What is expected: Read the records beneath this task and copy every line that contains the string "クルーズから".

Stored items from a collection:

Start of Block

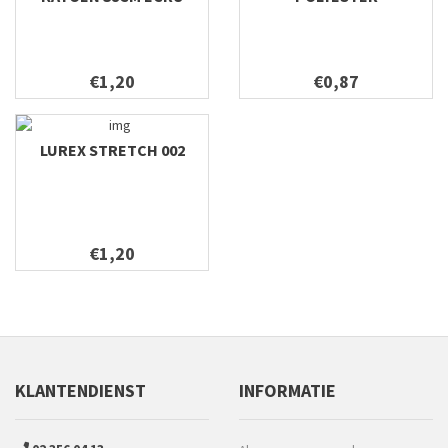
€1,20
€0,87
LUREX STRETCH 002
€1,20
KLANTENDIENST
INFORMATIE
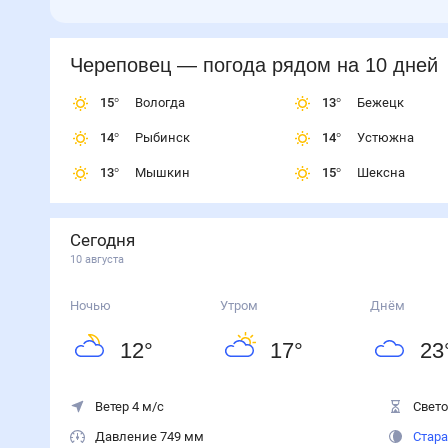
Череповец
— погода рядом
на 10 дней
15
°
Вологда
13
°
Бежецк
14
°
Рыбинск
14
°
Устюжна
13
°
Мышкин
15
°
Шексна
Сегодня
10 августа
Ночью
Утром
Днём
12
°
17
°
23
Ветер 4 м/с
Свето
Давление 749 мм
Стара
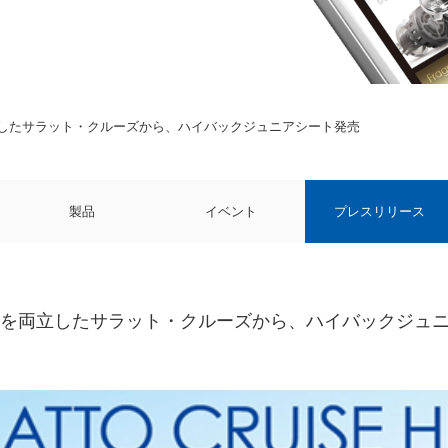
したサラット・クルーズから、ハイバックジュニアシート発売
製品
イベント
プレスリリース
性を両立したサラット・クルーズから、ハイバックジュ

End of Block

Written answer:
したサラット・クルーズから、ハイバックジュニアシート発売
性を両立したサラット・クルーズから、ハイバックジュ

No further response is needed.